Presumption of no responsibility
Under Title IX, schools must presume that the respondent is not responsible for the alleged sexual harassment. OCR poses the question: “Does this mean the school must also assume that the complainant is lying or that the alleged harassment did not occur?” OCR responds that “[a] school should never assume that a complainant of sexual harassment is lying or that the alleged harassment did not occur.” It warns that “[s]chools that have relied upon [the presumption of non-responsibility] to decline services to a complainant or to make assumptions about a complainant’s credibility have done so in error.”
In light of OCR’s statements, starting with the initial response to a report and throughout a grievance process, a school must document thoroughly its balanced interactions with the parties.
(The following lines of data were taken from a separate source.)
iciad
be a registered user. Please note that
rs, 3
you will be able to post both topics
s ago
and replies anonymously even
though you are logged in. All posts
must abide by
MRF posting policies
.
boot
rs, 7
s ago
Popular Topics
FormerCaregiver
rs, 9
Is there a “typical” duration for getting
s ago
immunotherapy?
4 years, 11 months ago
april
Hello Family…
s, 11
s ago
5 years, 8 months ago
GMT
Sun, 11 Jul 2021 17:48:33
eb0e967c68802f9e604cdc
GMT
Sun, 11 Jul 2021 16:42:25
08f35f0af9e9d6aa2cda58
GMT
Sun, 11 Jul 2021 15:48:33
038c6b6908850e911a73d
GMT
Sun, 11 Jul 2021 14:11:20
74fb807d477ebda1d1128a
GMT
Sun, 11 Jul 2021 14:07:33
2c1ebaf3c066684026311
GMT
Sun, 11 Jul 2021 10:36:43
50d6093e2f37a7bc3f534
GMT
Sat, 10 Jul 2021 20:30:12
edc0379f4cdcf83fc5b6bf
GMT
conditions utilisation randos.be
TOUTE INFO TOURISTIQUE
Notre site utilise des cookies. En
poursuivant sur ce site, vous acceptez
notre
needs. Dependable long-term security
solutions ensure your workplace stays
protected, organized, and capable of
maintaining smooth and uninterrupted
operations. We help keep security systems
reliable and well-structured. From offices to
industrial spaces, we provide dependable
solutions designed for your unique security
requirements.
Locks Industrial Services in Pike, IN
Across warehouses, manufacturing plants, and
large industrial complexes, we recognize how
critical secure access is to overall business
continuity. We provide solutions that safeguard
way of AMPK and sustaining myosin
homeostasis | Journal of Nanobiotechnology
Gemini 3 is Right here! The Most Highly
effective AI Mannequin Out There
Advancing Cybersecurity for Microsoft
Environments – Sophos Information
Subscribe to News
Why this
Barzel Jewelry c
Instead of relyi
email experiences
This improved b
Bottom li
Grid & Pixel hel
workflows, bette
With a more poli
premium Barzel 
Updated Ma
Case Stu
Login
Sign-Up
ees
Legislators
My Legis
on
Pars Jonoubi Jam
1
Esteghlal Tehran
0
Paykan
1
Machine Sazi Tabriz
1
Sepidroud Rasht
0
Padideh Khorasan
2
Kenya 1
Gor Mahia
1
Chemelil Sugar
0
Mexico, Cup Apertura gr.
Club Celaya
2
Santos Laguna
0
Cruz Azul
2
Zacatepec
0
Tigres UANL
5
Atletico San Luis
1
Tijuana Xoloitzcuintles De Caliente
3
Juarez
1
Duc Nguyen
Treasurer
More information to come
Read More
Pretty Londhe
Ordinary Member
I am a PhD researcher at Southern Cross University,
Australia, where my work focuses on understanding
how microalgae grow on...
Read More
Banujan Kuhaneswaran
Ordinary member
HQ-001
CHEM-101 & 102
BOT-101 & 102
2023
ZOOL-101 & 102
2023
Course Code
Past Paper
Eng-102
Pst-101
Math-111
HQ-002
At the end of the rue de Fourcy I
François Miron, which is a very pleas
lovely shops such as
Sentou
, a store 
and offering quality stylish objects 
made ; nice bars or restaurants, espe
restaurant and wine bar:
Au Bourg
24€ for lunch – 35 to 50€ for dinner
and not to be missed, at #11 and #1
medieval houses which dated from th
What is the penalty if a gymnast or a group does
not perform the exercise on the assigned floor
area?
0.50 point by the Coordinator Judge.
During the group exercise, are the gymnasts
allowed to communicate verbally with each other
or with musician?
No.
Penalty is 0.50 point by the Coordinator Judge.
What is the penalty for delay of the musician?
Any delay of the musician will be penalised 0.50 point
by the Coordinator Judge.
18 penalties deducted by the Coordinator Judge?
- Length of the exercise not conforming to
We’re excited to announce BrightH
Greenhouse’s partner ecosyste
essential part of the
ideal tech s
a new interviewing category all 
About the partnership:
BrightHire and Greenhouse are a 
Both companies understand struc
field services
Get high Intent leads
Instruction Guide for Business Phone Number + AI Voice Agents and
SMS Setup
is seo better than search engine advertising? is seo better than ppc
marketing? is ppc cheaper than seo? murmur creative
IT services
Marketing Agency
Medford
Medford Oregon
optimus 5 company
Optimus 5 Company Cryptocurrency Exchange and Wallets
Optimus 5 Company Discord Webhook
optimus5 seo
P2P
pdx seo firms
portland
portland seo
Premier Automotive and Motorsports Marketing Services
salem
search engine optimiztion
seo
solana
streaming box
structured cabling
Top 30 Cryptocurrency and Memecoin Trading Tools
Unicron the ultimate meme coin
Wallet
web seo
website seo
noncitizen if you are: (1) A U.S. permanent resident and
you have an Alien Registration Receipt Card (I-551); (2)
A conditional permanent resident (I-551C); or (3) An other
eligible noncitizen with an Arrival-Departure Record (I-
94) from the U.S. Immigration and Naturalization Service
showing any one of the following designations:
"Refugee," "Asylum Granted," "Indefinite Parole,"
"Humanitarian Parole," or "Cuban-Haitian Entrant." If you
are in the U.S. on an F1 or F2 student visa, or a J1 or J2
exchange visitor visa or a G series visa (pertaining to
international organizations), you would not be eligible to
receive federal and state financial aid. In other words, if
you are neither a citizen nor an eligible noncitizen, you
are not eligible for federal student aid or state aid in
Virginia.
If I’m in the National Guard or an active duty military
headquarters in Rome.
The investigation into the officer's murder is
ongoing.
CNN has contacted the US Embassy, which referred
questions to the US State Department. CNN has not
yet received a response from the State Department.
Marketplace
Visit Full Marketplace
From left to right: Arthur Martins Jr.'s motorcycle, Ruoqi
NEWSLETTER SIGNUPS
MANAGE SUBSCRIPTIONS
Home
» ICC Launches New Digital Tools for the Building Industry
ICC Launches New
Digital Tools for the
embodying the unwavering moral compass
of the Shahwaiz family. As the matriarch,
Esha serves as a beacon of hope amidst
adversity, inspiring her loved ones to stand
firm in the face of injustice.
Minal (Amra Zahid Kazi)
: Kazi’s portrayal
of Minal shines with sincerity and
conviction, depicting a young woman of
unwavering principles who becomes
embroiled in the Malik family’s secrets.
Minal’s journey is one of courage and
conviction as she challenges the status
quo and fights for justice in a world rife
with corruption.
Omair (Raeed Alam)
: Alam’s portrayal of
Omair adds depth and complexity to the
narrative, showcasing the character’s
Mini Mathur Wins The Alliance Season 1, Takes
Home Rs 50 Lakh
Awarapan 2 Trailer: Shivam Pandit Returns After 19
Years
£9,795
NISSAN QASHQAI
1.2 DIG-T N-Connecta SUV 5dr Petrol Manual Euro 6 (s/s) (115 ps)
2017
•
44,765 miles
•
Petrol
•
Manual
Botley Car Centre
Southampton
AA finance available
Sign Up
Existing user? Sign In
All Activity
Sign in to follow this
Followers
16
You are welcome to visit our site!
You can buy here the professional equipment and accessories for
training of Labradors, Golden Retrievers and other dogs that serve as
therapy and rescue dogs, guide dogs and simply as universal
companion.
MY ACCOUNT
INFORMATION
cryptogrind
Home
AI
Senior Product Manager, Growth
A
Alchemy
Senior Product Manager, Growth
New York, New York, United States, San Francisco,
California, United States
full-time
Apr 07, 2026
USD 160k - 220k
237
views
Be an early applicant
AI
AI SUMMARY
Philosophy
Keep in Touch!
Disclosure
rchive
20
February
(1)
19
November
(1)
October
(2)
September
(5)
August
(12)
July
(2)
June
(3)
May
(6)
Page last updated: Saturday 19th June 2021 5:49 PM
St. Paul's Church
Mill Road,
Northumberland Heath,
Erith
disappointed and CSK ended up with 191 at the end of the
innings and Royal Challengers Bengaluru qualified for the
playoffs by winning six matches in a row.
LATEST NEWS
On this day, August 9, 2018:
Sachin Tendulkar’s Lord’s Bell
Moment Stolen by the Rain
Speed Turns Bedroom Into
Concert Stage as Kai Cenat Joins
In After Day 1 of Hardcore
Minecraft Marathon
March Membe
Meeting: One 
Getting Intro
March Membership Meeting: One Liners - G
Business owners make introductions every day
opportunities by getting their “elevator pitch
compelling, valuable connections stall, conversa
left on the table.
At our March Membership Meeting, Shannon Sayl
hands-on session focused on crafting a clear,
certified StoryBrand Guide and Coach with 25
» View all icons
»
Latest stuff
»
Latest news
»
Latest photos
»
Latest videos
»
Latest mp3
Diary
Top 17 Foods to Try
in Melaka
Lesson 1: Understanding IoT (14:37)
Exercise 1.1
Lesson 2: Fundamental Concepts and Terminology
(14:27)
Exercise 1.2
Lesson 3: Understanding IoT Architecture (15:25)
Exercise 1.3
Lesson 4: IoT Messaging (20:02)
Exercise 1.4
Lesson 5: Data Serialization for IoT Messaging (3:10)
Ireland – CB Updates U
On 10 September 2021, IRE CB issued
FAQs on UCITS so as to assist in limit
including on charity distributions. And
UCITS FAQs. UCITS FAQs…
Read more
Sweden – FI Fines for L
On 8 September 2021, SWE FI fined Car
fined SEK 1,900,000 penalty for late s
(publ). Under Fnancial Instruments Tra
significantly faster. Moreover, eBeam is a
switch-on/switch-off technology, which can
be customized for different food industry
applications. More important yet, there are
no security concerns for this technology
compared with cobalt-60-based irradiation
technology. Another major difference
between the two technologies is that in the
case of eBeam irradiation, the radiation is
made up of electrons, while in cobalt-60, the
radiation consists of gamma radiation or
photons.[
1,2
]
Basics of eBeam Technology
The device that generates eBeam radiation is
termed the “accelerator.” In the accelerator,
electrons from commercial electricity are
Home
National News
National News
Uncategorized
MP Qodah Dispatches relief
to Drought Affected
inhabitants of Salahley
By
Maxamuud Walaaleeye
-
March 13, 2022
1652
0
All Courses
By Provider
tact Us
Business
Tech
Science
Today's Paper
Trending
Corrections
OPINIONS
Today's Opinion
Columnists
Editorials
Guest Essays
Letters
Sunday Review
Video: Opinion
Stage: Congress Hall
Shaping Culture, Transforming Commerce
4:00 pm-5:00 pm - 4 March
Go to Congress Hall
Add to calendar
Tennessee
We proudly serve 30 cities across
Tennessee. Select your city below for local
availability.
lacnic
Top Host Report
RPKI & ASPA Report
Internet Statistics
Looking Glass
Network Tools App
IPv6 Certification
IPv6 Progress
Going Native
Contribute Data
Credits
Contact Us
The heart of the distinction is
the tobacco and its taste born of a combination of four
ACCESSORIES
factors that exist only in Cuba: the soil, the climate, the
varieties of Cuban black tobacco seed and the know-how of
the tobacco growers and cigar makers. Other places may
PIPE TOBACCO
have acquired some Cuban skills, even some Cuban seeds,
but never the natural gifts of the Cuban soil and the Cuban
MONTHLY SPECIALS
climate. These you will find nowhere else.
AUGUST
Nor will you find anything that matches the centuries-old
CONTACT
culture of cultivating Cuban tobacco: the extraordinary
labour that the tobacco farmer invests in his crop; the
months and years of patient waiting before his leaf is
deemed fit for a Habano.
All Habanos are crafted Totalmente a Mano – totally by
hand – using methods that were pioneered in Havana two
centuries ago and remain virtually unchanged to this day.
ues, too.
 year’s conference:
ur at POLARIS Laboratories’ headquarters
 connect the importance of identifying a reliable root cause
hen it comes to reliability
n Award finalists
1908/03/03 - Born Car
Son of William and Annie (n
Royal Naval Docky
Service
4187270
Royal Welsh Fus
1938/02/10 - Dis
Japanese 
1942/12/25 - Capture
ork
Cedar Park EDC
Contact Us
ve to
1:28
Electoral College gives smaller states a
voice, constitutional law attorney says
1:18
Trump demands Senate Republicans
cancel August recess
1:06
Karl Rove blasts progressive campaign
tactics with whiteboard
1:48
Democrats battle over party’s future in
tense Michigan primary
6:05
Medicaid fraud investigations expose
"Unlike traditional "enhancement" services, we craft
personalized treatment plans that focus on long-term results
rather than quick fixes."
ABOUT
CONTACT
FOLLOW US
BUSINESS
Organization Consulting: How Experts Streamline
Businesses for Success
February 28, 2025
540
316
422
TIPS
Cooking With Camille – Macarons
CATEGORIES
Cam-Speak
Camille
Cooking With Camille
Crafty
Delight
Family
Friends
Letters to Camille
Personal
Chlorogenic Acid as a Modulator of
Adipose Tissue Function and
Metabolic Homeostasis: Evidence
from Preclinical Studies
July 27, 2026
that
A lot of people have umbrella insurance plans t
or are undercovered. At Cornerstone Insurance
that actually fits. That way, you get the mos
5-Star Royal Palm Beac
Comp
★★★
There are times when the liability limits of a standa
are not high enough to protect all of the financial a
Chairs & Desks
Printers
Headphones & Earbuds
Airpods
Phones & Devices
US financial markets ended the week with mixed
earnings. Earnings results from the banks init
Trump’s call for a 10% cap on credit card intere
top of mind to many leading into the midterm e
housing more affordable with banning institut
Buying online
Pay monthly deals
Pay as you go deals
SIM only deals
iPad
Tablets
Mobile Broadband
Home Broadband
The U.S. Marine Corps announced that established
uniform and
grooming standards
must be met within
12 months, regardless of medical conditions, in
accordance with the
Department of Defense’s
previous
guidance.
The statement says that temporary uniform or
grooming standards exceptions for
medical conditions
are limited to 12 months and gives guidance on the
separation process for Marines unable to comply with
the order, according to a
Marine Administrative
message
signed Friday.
All participants in a school’s response must assess the impacts of their decisions to avoid actual or perceived bias under highly emotional circumstances.
Role of the advisor in cross-examination
OCR states that “an advisor’s cross-examination role [at the live hearing] ‘is satisfied where the advisor poses questions on a party’s behalf, which means that an assigned advisor could relay a party’s own questions to the other party or witness.’ Thus, for example, a postsecondary school could limit the role of advisors to relaying questions drafted by their party.” OCR offers no details or suggestions regarding the practical considerations of how a school can impose such a limitation, which could impair or affect the flow and content of a live cross-examination (which may include questions based upon the testimony, as opposed to being scripted in advance). Such an imposed limitation could intrude upon the interactive strategic discourse between an advisor and party, especially where the advisor is an attorney and issues of attorney-client privilege could be implicated.
Consideration of disabilities
Within the Q&A, OCR reinforces the necessity of reasonable accommodations to assist a person with a disability during the grievance process, including the possibility of temporarily postponing a hearing. Appropriate technological accommodations should be considered proactively when conducting interviews or hearings virtually. Also, the impacts of an accommodation must be evaluated globally in the grievance process to ensure the maintenance of a level playing field for both parties.
Takeaways
As OCR makes clear, “[t]his Q&A resource does not have the force and effect of law and is not meant to bind the public or regulated entities in any way. This document is intended only to provide clarity to the public regarding OCR interpretation of existing legally binding statutory and regulatory requirements. As always, OCR’s enforcement of Title IX stems from Title IX and its implementing regulations, not this or any other guidance documents.” Nonetheless, the guidance document offers a functional resource for interpretive assistance, including its appendix providing examples of policy language. The guidance encourages schools to exercise their discretion beyond the requirements of the 2020 Title IX regulations, which again constitute “the minimal steps that a school must take in response to alleged sexual harassment.”
The Q&A addresses Title IX requirements that have been front and center within Title IX, human resources departments, and student conduct offices since last May (when the Title IX regulations were first published). Applying Title IX’s statutory and regulatory provisions and aided by OCR’s guidance documents, schools must understand precisely what Title IX mandates and evaluate whether they wish to implement measures beyond the requirements of the Title IX regulations.
In sum, since the Biden administration took office on January 20, 2021, the past six months have signaled new directions in Title IX. By next year, OCR will issue amendments to the Title IX regulations (first for public comment and then adoption), which could require schools to make significant operational alterations and policy revisions. Until that time, schools must exercise adaptability as they address their still-evolving Title IX obligations.